The difference between Pollock’s Number 1 (Lavender Mist) and Raphael’s School of Athens is the difference between an infantile, crude, unripe painting, emblematic of the insanity, inconsiderateness, recklessness, and mindlessness of the unconscious, and a mature painting, a painting in which “ripeness is all,” a painting that is the considered product of thought-filled consciousness, a painting of the mind in all its complexity rather than of the simplistic unconscious. Raphael’s masterful control of paint—his patient handling--makes for a truly “fine art,” while Pollock’s impatient dependence on the accidental and incidental makes for an oddly artless art. It may be instantly gratifying because it is regressively instinctive, and thus puts one in an infantile frame of mind—one has more sensations than thoughts when one is an infant--but it will not have the lasting positive effect that comes with the time, patience, and thoughtfulness that Raphael’s adult, philosophical painting demands, rewards, and inspires. In short, I am arguing that Pollock’s art demands to be seen through the lens of his psychopathology, much documented and lifelong, just as Raphael’s art demands to be seen through the lens of his intellectuality and humanism. The formal characteristics of their art are unavoidably influenced and informed by their different belief systems, for psychoanalysis, which prioritizes the unconscious, as much as humanism, which prioritizes the conscious, is a belief system.
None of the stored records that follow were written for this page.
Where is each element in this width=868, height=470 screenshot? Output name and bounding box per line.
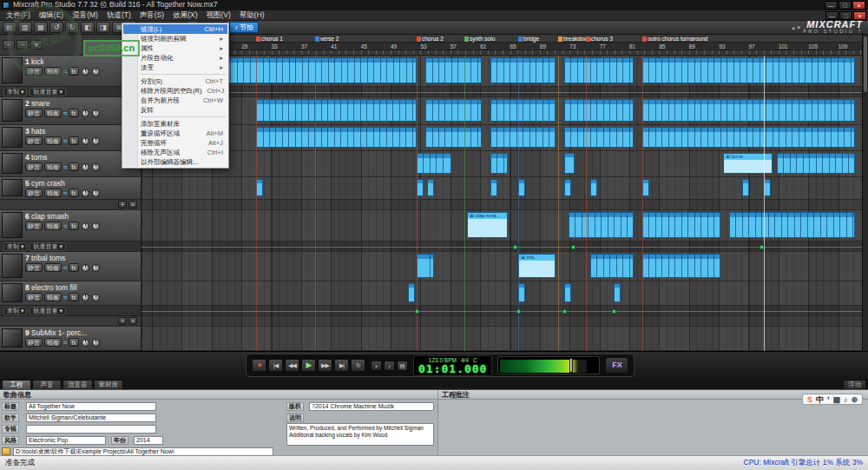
audio-clip[interactable] [564,57,634,83]
audio-clip[interactable] [642,179,649,196]
solo-button[interactable]: 独奏 [44,222,62,230]
audio-clip[interactable] [256,99,417,122]
mute-button[interactable]: 静音 [25,293,43,301]
project-notes-body[interactable] [438,400,868,455]
track-volume-selector[interactable]: 轨道音量 ▾ [30,242,65,251]
mute-button[interactable]: 静音 [25,109,43,117]
track-header[interactable]: 6 clap smash静音独奏≈fx [0,210,141,242]
menubar-item[interactable]: 效果(X) [168,10,201,20]
toolbar-button[interactable]: ↻ [65,22,79,33]
pan-knob[interactable] [82,68,89,76]
clip-lane[interactable]: ⊞ toms [141,151,868,177]
tab-float[interactable]: 浮动 [843,380,866,389]
track-fx-button[interactable]: fx [69,109,78,117]
volume-knob[interactable] [92,163,100,171]
pan-knob[interactable] [82,294,89,301]
audio-clip[interactable] [217,57,417,83]
audio-clip[interactable] [569,212,634,238]
audio-clip[interactable] [614,283,621,302]
context-menu-item[interactable]: 片段自动化▸ [123,53,227,63]
audio-clip[interactable]: ⊞ trib.. [518,254,556,278]
menubar-item[interactable]: 文件(F) [2,10,35,20]
menubar-item[interactable]: 帮助(H) [235,10,269,20]
genre-select[interactable]: Electronic Pop [26,436,106,445]
toolbar-button[interactable]: ◧ [81,22,95,33]
menubar-item[interactable]: 混音(M) [68,10,102,20]
rewind-button[interactable]: ◀◀ [285,359,299,372]
pan-knob[interactable] [82,189,89,197]
midi-keyboard-button[interactable]: ▤ [397,361,408,371]
menubar-item[interactable]: 轨道(T) [102,10,135,20]
automation-lane[interactable] [141,87,868,97]
audio-clip[interactable] [564,283,571,302]
context-menu-item[interactable]: 移除片段间的空白(R)Ctrl+J [123,86,227,96]
context-menu-item[interactable]: 反转 [123,105,227,115]
toolbar-button[interactable]: ▦ [34,22,48,33]
play-button[interactable]: ▶ [301,359,316,372]
audio-clip[interactable] [564,179,571,196]
track-fx-button[interactable]: fx [69,222,78,230]
audio-clip[interactable] [564,99,634,122]
mute-button[interactable]: 静音 [25,263,43,272]
clip-lane[interactable] [141,97,868,125]
maximize-button[interactable]: □ [838,1,852,10]
track-panel-button[interactable]: + [3,40,15,50]
solo-button[interactable]: 独奏 [44,293,62,301]
scroll-arrows-icon[interactable]: ▲▼ [791,25,801,30]
automation-node[interactable] [513,245,517,249]
timeline-marker[interactable]: chorus 2 [417,36,444,42]
mute-button[interactable]: 静音 [25,189,43,197]
timeline-marker[interactable]: outro chorus turnaround [642,36,707,42]
audio-clip[interactable] [417,179,424,196]
menubar-item[interactable]: 视图(V) [202,10,235,20]
ime-icon[interactable]: ⊕ [851,394,858,405]
track-header[interactable]: 7 tribal toms静音独奏≈fx [0,252,141,281]
audio-clip[interactable] [490,99,556,122]
track-fx-button[interactable]: fx [69,162,78,171]
record-arm-selector[interactable]: 录制 ▾ [3,242,27,251]
audio-clip[interactable] [590,179,597,196]
volume-knob[interactable] [92,294,100,301]
beats-mode-button[interactable]: ♪节拍 [229,22,259,33]
clip-lane[interactable]: ⊞ clap sma.. [141,210,868,242]
go-to-end-button[interactable]: ▶| [334,359,349,372]
tab-2[interactable]: 混音器 [62,380,93,389]
clip-grid[interactable]: ⊞ toms⊞ clap sma..⊞ trib.. [141,56,868,351]
audio-clip[interactable] [490,179,497,196]
child-restore-button[interactable]: □ [839,11,852,20]
timeline-marker[interactable]: chorus 3 [586,36,613,42]
volume-knob[interactable] [92,222,100,230]
solo-button[interactable]: 独奏 [44,162,62,171]
volume-knob[interactable] [92,189,100,197]
record-arm-selector[interactable]: 录制 ▾ [3,88,27,96]
folder-icon[interactable] [2,447,10,455]
audio-clip[interactable]: ⊞ clap sma.. [467,212,508,238]
tab-3[interactable]: 素材库 [94,380,124,389]
solo-button[interactable]: 独奏 [44,67,62,76]
context-menu-item[interactable]: 链接到新的剪辑▸ [123,34,227,43]
year-field[interactable]: 2014 [134,436,163,445]
loop-button[interactable]: ↻ [351,359,365,372]
ime-icon[interactable]: S [807,394,812,405]
add-lane-button[interactable]: + [118,317,127,325]
mute-button[interactable]: 静音 [25,338,43,347]
context-menu-item[interactable]: 以外部编辑器编辑... [123,157,227,167]
toolbar-button[interactable]: ▥ [18,22,32,33]
audio-clip[interactable] [642,212,720,238]
ime-icon[interactable]: ▦ [832,394,840,405]
timeline-marker[interactable]: synth solo [464,36,495,42]
track-header[interactable]: 5 cym crash静音独奏≈fx [0,177,141,200]
audio-clip[interactable] [777,153,855,174]
audio-clip[interactable] [427,179,434,196]
audio-clip[interactable] [256,179,263,196]
track-volume-selector[interactable]: 轨道音量 ▾ [30,88,65,96]
solo-button[interactable]: 独奏 [44,109,62,117]
metronome-button[interactable]: ♪ [384,361,395,371]
clip-lane[interactable] [141,56,868,87]
timeline-marker[interactable]: bridge [518,36,539,42]
solo-button[interactable]: 独奏 [44,189,62,197]
audio-clip[interactable] [642,57,855,83]
context-menu-item[interactable]: 移除无声区域Ctrl+I [123,148,227,157]
clip-lane[interactable] [141,177,868,200]
audio-clip[interactable] [742,179,749,196]
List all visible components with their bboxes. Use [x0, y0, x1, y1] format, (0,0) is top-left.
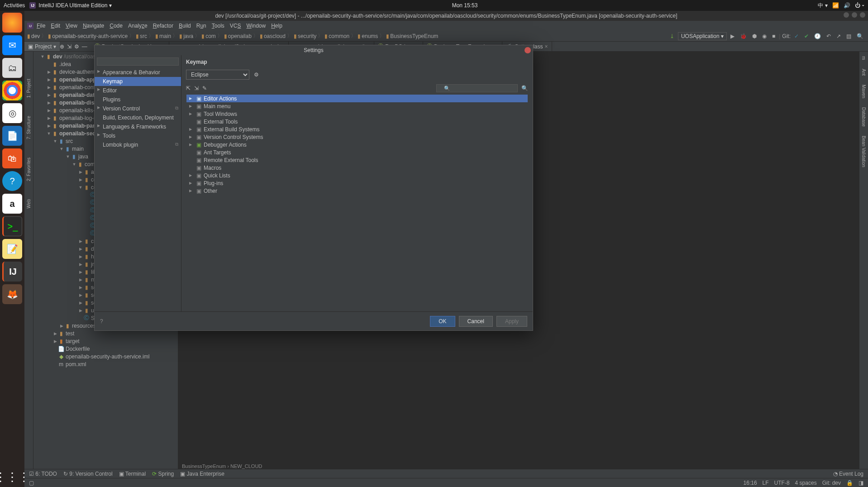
network-icon[interactable]: 📶: [832, 2, 839, 9]
status-icon[interactable]: ▢: [29, 480, 34, 486]
keymap-tree-row[interactable]: ▶▣Plug-ins: [186, 179, 528, 187]
settings-nav-item[interactable]: Plugins: [95, 95, 181, 104]
maximize-button[interactable]: [852, 12, 857, 18]
menu-code[interactable]: Code: [107, 22, 125, 30]
menu-file[interactable]: File: [34, 22, 48, 30]
dock-chrome[interactable]: [2, 81, 22, 100]
breadcrumb[interactable]: ▮dev〉▮openailab-security-auth-service〉▮s…: [27, 32, 438, 40]
menu-view[interactable]: View: [63, 22, 80, 30]
run-button[interactable]: ▶: [729, 33, 736, 40]
cancel-button[interactable]: Cancel: [459, 316, 493, 327]
debug-button[interactable]: 🐞: [738, 33, 749, 40]
keymap-tree-row[interactable]: ▶▣Version Control Systems: [186, 133, 528, 141]
git-revert-button[interactable]: ↶: [825, 33, 833, 40]
help-button[interactable]: ?: [100, 318, 103, 325]
git-branch[interactable]: Git: dev: [822, 480, 841, 486]
dialog-close-button[interactable]: [525, 47, 531, 53]
close-button[interactable]: [860, 12, 865, 18]
keymap-search-input[interactable]: [436, 84, 518, 92]
indent[interactable]: 4 spaces: [795, 480, 817, 486]
menu-analyze[interactable]: Analyze: [126, 22, 150, 30]
apply-button[interactable]: Apply: [496, 316, 527, 327]
tree-row[interactable]: mpom.xml: [33, 360, 178, 368]
ime-indicator[interactable]: 中 ▾: [818, 2, 827, 10]
dock-thunderbird[interactable]: ✉: [2, 35, 22, 55]
minimize-button[interactable]: [844, 12, 849, 18]
keymap-tree-row[interactable]: ▣External Tools: [186, 118, 528, 125]
settings-gear-icon[interactable]: ⚙: [74, 43, 79, 50]
gutter-structure[interactable]: 7: Structure: [26, 116, 31, 139]
dock-help[interactable]: ?: [2, 171, 22, 191]
menu-tools[interactable]: Tools: [210, 22, 227, 30]
gutter-ant[interactable]: Ant: [861, 69, 866, 76]
keymap-tree-row[interactable]: ▣Macros: [186, 164, 528, 172]
keymap-tree-row[interactable]: ▶▣Debugger Actions: [186, 141, 528, 148]
gutter-bean[interactable]: Bean Validation: [861, 136, 866, 167]
caret-pos[interactable]: 16:16: [744, 480, 757, 486]
keymap-tree[interactable]: ▶▣Editor Actions▶▣Main menu▶▣Tool Window…: [186, 94, 528, 308]
locate-icon[interactable]: ⊕: [60, 43, 64, 50]
settings-nav-item[interactable]: Build, Execution, Deployment: [95, 113, 181, 122]
keymap-scheme-select[interactable]: Eclipse: [186, 70, 249, 80]
gutter-maven[interactable]: Maven: [861, 85, 866, 98]
search-everywhere-button[interactable]: 🔍: [855, 33, 865, 40]
keymap-tree-row[interactable]: ▶▣External Build Systems: [186, 125, 528, 133]
settings-nav-item[interactable]: Version Control⧉: [95, 104, 181, 113]
gutter-project[interactable]: 1: Project: [26, 79, 31, 98]
editor-breadcrumb[interactable]: BusinessTypeEnum › NEW_CLOUD: [182, 463, 262, 469]
find-by-shortcut-icon[interactable]: 🔍: [521, 85, 528, 91]
git-push-button[interactable]: ↗: [835, 33, 843, 40]
tab-close-icon[interactable]: ×: [545, 43, 548, 50]
dock-libreoffice[interactable]: 📄: [2, 126, 22, 146]
keymap-tree-row[interactable]: ▶▣Tool Windows: [186, 110, 528, 118]
project-tool-tab[interactable]: ▣ Project ▾: [24, 42, 60, 51]
collapse-tree-icon[interactable]: ⇲: [194, 85, 199, 91]
dock-terminal[interactable]: >_: [2, 216, 22, 236]
activities-button[interactable]: Activities: [4, 2, 25, 9]
dock-rhythmbox[interactable]: ◎: [2, 103, 22, 123]
git-commit-button[interactable]: ✔: [802, 33, 811, 40]
line-sep[interactable]: LF: [763, 480, 769, 486]
gutter-web[interactable]: Web: [26, 199, 31, 208]
menu-window[interactable]: Window: [244, 22, 268, 30]
keymap-tree-row[interactable]: ▶▣Main menu: [186, 102, 528, 110]
settings-search-input[interactable]: [97, 57, 179, 66]
profile-button[interactable]: ◉: [760, 33, 768, 40]
collapse-icon[interactable]: ⇲: [67, 43, 72, 50]
menu-refactor[interactable]: Refactor: [151, 22, 176, 30]
mem-icon[interactable]: ◨: [858, 480, 863, 486]
settings-nav-item[interactable]: Languages & Frameworks: [95, 122, 181, 131]
jee-tab[interactable]: ▣ Java Enterprise: [180, 471, 224, 477]
keymap-tree-row[interactable]: ▶▣Other: [186, 187, 528, 195]
dock-firefox[interactable]: [2, 13, 22, 33]
tree-row[interactable]: 📄Dockerfile: [33, 345, 178, 353]
ok-button[interactable]: OK: [430, 316, 455, 327]
dock-show-apps[interactable]: ⋮⋮⋮: [2, 467, 22, 487]
stop-button[interactable]: ■: [770, 33, 777, 40]
spring-tab[interactable]: ⟳ Spring: [152, 471, 174, 477]
gutter-database[interactable]: Database: [861, 107, 866, 127]
gutter-favorites[interactable]: 2: Favorites: [26, 158, 31, 181]
settings-nav-item[interactable]: Lombok plugin⧉: [95, 140, 181, 149]
menu-help[interactable]: Help: [269, 22, 285, 30]
dock-gimp[interactable]: 🦊: [2, 284, 22, 304]
settings-nav-item[interactable]: Editor: [95, 86, 181, 95]
menu-build[interactable]: Build: [176, 22, 193, 30]
dock-intellij[interactable]: IJ: [2, 262, 22, 282]
keymap-tree-row[interactable]: ▶▣Editor Actions: [186, 95, 528, 102]
dock-software[interactable]: 🛍: [2, 148, 22, 168]
volume-icon[interactable]: 🔊: [844, 2, 850, 9]
todo-tab[interactable]: ☑ 6: TODO: [29, 471, 57, 477]
run-config-select[interactable]: UOSApplication ▾: [678, 32, 727, 40]
hide-icon[interactable]: —: [82, 43, 87, 50]
keymap-tree-row[interactable]: ▣Ant Targets: [186, 148, 528, 156]
gutter-m[interactable]: m: [861, 56, 866, 60]
menu-vcs[interactable]: VCS: [228, 22, 243, 30]
terminal-tab[interactable]: ▣ Terminal: [119, 471, 146, 477]
vcs-tab[interactable]: ↻ 9: Version Control: [63, 471, 113, 477]
keymap-tree-row[interactable]: ▶▣Quick Lists: [186, 172, 528, 179]
settings-nav-item[interactable]: Appearance & Behavior: [95, 68, 181, 77]
clock[interactable]: Mon 15:53: [112, 2, 818, 9]
git-update-button[interactable]: ✓: [792, 33, 801, 40]
lock-icon[interactable]: 🔒: [846, 480, 853, 486]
In delayed gratification the Old is recovered, the Old being what has a patina of meaning and value, accorded or given it by some socializing metanarrative, traditionally the story of the pagan gods or the Christian saints, precursors of the aristocrats featured in much art, and of ordinary people made aristocratic by art, such as those Rembrandt and Van Gogh, among others, portrayed. Such socializing metanarrative neutralizes the “sensation of the new” by containing it, confirming that it is no more than a passing fancy, an incidental--certainly not fully lived--experience of being. By its nature it cannot last—it is like a shooting star, flaming as brightly as a meteor before it vanishes into darkness, passes with the passage of time, dissolves in its perpetual motion.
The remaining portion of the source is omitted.